Let us take access to antenatal coverage as an example:
[Antenatal care] is vitally important in detecting and managing conditions
that may complicate pregnancy and childbirth. Basic antenatal care
provides women with a package of preventive interventions, including
nutritional advice. Women are also alerted to danger signs that may
threaten their pregnancy and given support in planning a safe delivery.
Moreover, in countries where malaria is endemic, they may be provided
with intermittent preventive treatment. Women who are HIV-positive
receive help in avoiding transmission of the virus to their babies. 130
The importance of antenatal care is thus too critical to be ignored. Most
of the conditions associated with MMR are preventable, treatable, or
controllable by regular attendance at antenatal clinics. UNICEF and WHO
recommend a minimum of four visits at antenatal clinics. 131 Yet, only
forty-four percent of pregnant women in African met this threshold between
2000 and 2010, sharing the position of the worst percentage globally with
the Eastern Mediterranean region. 132 This is precisely because in many of
these countries, access to health care, including antenatal coverage, is a
function of cash. Knowing the importance of visits to antenatal clinics is
one thing, having the resources to pay for the services is quite a different
Cash, or lack thereof, is the main reason many women in Africa do not
avail themselves of the benefits of regular attendance at antenatal clinics.

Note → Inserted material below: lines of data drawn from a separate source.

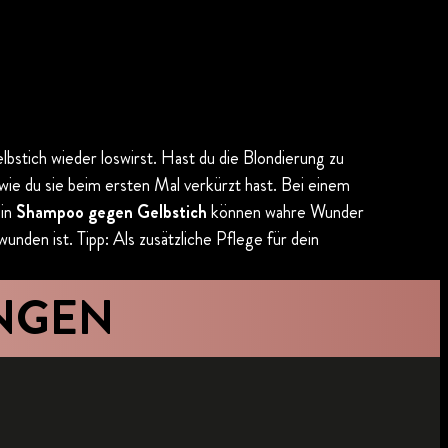
lbstich wieder loswirst. Hast du die Blondierung zu
 wie du sie beim ersten Mal verkürzt hast. Bei einem
ein
Shampoo gegen Gelbstich
können wahre Wunder
den ist. Tipp: Als zusätzliche Pflege für dein
NGEN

Realizing this, a few countries in the region have started offering free or
subsidized health care to women. Ghana was the first to introduce an
exemption policy for delivery fees in 2004.133 A handful of other countries
129. E.g., HUMAN DEVELOPMENT REPORT 2009, supra note 31, at 176-78 (showing that
a majority of sub-Saharan African countries are ranked in the lowest tier of human
development with the highest ranks of poverty).
130. MILLENNIUM DEVELOPMENT GOALS REPORT 2011, supra note 39, at 30.
131. MILLENNIUM DEVELOPMENT GOALS REPORT 2009, supra note 31, at 27.
132. WORLD HEALTH STATISTICS 2011, supra note 47, at 100.
133. Sophie Witter et al., Providing Free Maternal Health Care: Ten Lessons from an
Evaluation of the National Delivery Exemption Policy, 2 GLOBAL HEALTH ACTION 1 (2009).
Although this scheme was subsequently abolished, in 2008 the President announced a policy
of free medical coverage for pregnant women in the country.